• [Problem to solve] Up to and including the line that holds "2022, 12/13 JUILLET", copy every line of the records below exactly, starting at the first; leave pictures out.
══ Data in this exercise
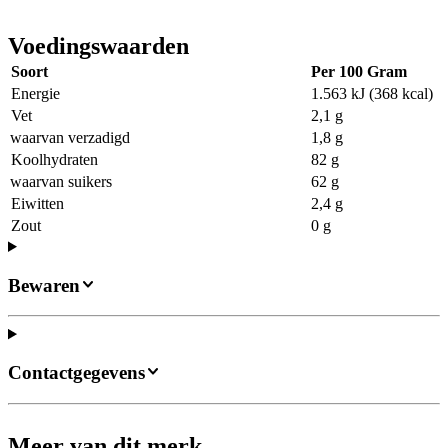
Voedingswaarden
Soort
Per 100 Gram
Energie
1.563 kJ (368 kcal)
Vet
2,1 g
waarvan verzadigd
1,8 g
Koolhydraten
82 g
waarvan suikers
62 g
Eiwitten
2,4 g
Zout
0 g
Bewaren
Contactgegevens
Meer van dit merk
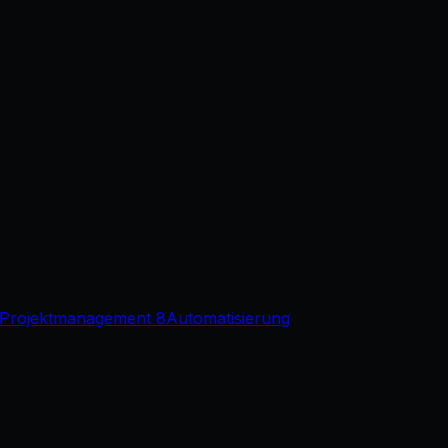
Projektmanagement
8
Automatisierung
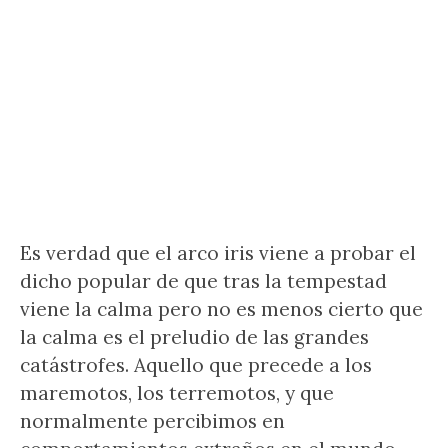
Es verdad que el arco iris viene a probar el
dicho popular de que tras la tempestad
viene la calma pero no es menos cierto que
la calma es el preludio de las grandes
catástrofes. Aquello que precede a los
maremotos, los terremotos, y que
normalmente percibimos en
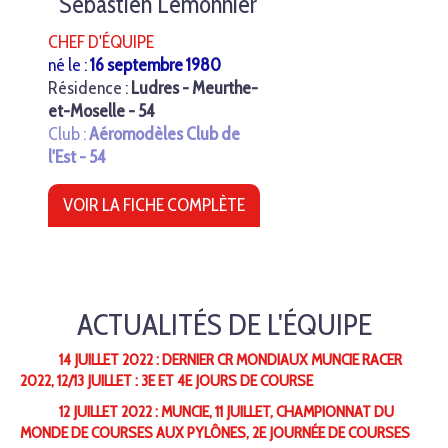
Sébastien Lemonnier
CHEF D'ÉQUIPE
né le :
16 septembre 1980
Résidence :
Ludres - Meurthe-
et-Moselle - 54
Club :
Aéromodèles Club de
l'Est - 54
VOIR LA FICHE COMPLÈTE
ACTUALITÉS DE L'ÉQUIPE
14 JUILLET 2022 : DERNIER CR MONDIAUX MUNCIE RACER
2022, 12/13 JUILLET : 3E ET 4E JOURS DE COURSE
12 JUILLET 2022 : MUNCIE, 11 JUILLET, CHAMPIONNAT DU
MONDE DE COURSES AUX PYLÔNES, 2E JOURNÉE DE COURSES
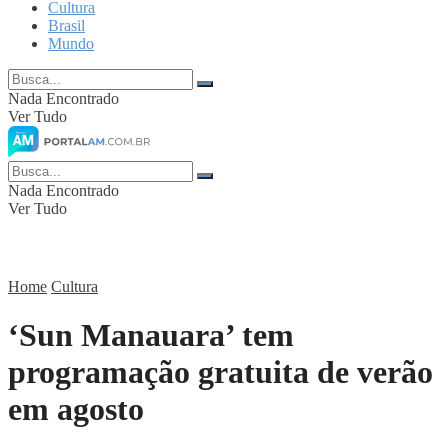
Cultura
Brasil
Mundo
Nada Encontrado
Ver Tudo
Nada Encontrado
Ver Tudo
Home
Cultura
‘Sun Manauara’ tem
programação gratuita de verão
em agosto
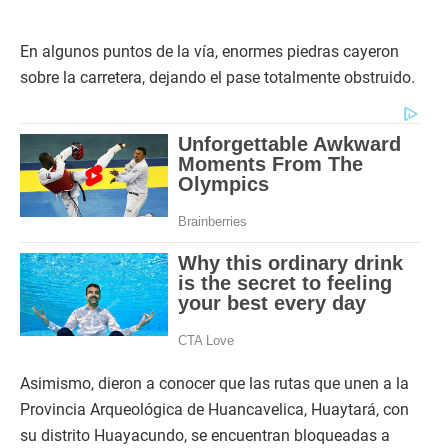
En algunos puntos de la vía, enormes piedras cayeron
sobre la carretera, dejando el pase totalmente obstruido.
Asimismo, dieron a conocer que las rutas que unen a la
Provincia Arqueológica de Huancavelica, Huaytará, con
su distrito Huayacundo, se encuentran bloqueadas a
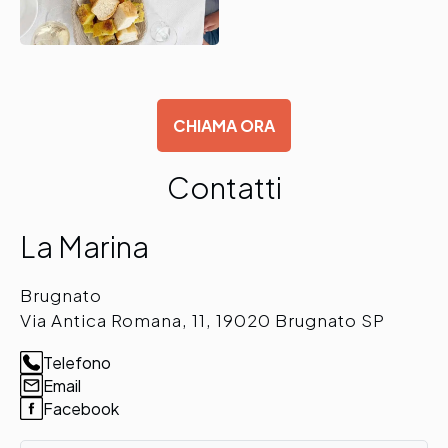
CHIAMA ORA
Contatti
La Marina
Brugnato
Via Antica Romana, 11, 19020 Brugnato SP
Telefono
Email
Facebook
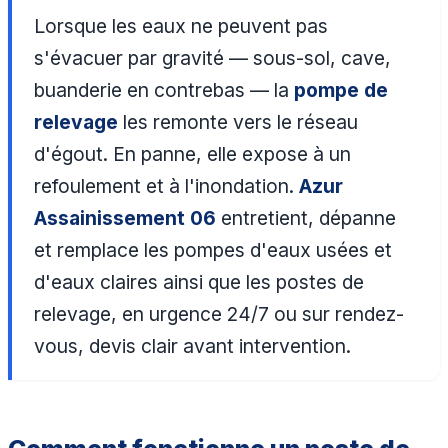
Lorsque les eaux ne peuvent pas
s'évacuer par gravité — sous-sol, cave,
buanderie en contrebas — la
pompe de
relevage
les remonte vers le réseau
d'égout. En panne, elle expose à un
refoulement et à l'inondation.
Azur
Assainissement 06
entretient, dépanne
et remplace les pompes d'eaux usées et
d'eaux claires ainsi que les postes de
relevage, en urgence 24/7 ou sur rendez-
vous, devis clair avant intervention.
════
• [Written answer]
Voedingswaarden
Soort
Per 100 Gram
Energie
1.563 kJ (368 kcal)
Vet
2,1 g
waarvan verzadigd
1,8 g
Koolhydraten
82 g
waarvan suikers
62 g
Eiwitten
2,4 g
Zout
0 g
Bewaren
Contactgegevens
Meer van dit merk
Projektmanagement
8
Automatisierung
Es verdad que el arco iris viene a probar el
dicho popular de que tras la tempestad
viene la calma pero no es menos cierto que
la calma es el preludio de las grandes
catástrofes. Aquello que precede a los
maremotos, los terremotos, y que
normalmente percibimos en
Sébastien Lemonnier
CHEF D'ÉQUIPE
né le :
16 septembre 1980
Résidence :
Ludres - Meurthe-
et-Moselle - 54
Club :
Aéromodèles Club de
l'Est - 54
VOIR LA FICHE COMPLÈTE
ACTUALITÉS DE L'ÉQUIPE
14 JUILLET 2022 : DERNIER CR MONDIAUX MUNCIE RACER
2022, 12/13 JUILLET : 3E ET 4E JOURS DE COURSE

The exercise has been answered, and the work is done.